It was the day of Aumry's Feast, when the folk of Shadowdale gathered to toast their lord in the name of a much-beloved predecessor. In his leaning stone tower, well away from all the festivities, the Old Mage sat in the creaking chair by the hearth, his long pipe alight, sighing and muttering his way through a thoroughly hopeless grimoire of some long-ago necromancer of lost Netheril.
The writer had been a perfect crazed-wits, Elminster decided early on, and paranoid to boot. What little magic the Netherese mage had set down was twisted by the periodic ravings of a tenuous sanity and by the suspicion-driven cloaking of facts in a torturous maze of codes, obtuse jargon, deliberate misinformation, and mystical gibberish. The obvious intent was to conceal magical truths from unauthorized readers-all relatively sane wizards, for instance.

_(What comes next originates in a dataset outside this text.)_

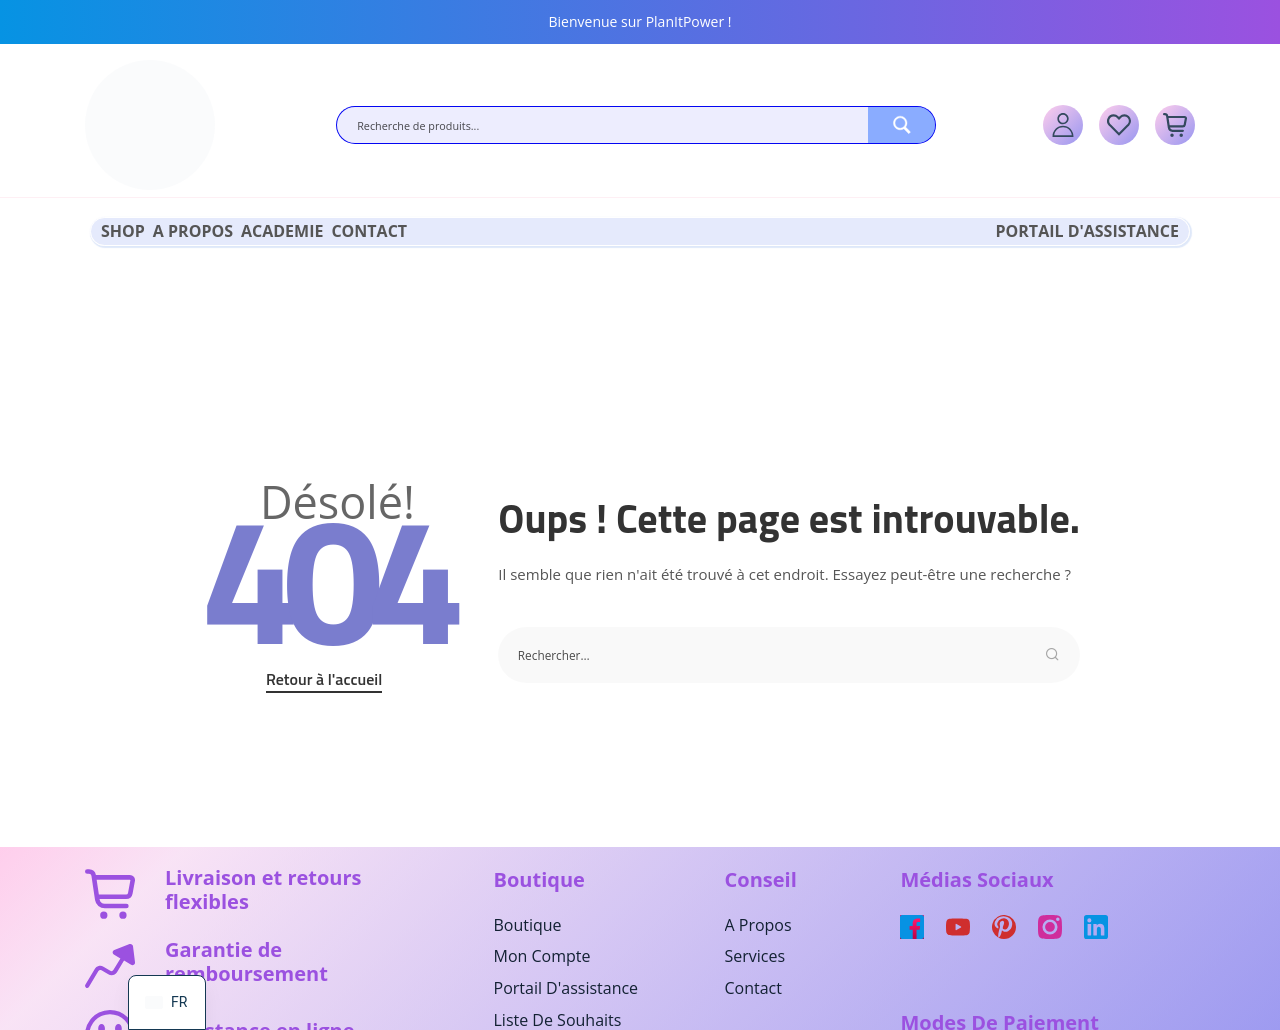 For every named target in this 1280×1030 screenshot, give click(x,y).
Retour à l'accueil (324, 673)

"A good one?" His scribe, Lhaeo, was rising from the hearth-cauldron with a long ladle in his hand and an amused look on his face. He'd seen Elminster's disgusted looks a time or two before.
"About five good breaths of blaze, on a hot fire," Elminster replied, hefting the old tome in his hands and looking meaningfully down at the flames under the cauldron. He glanced at the book again and shook his head.
"Sixty pages," he said with a sigh, "and only three real spells so far, one of them hopelessly skeltered at that. Yet he may have hidden a gem or two somewhere in all this nonsense. As ye know, I live in eternal hope."
Elminster snorted, rolled his eyes comically at Lhaeo, and turned another page. His pipe also snorted, puffing out a little burst of sparks.
Lhaeo chuckled and turned back to the herbs on his cutting board. Elminster watched him with a fond smile. When Lhaeo wasn't cooking, cleaning, or actually acting as a scribe, he was gathering herbs, gardening, gathering or shopping for food, or talking about recipes and culinary lore with every caravan cook who passed through the dale.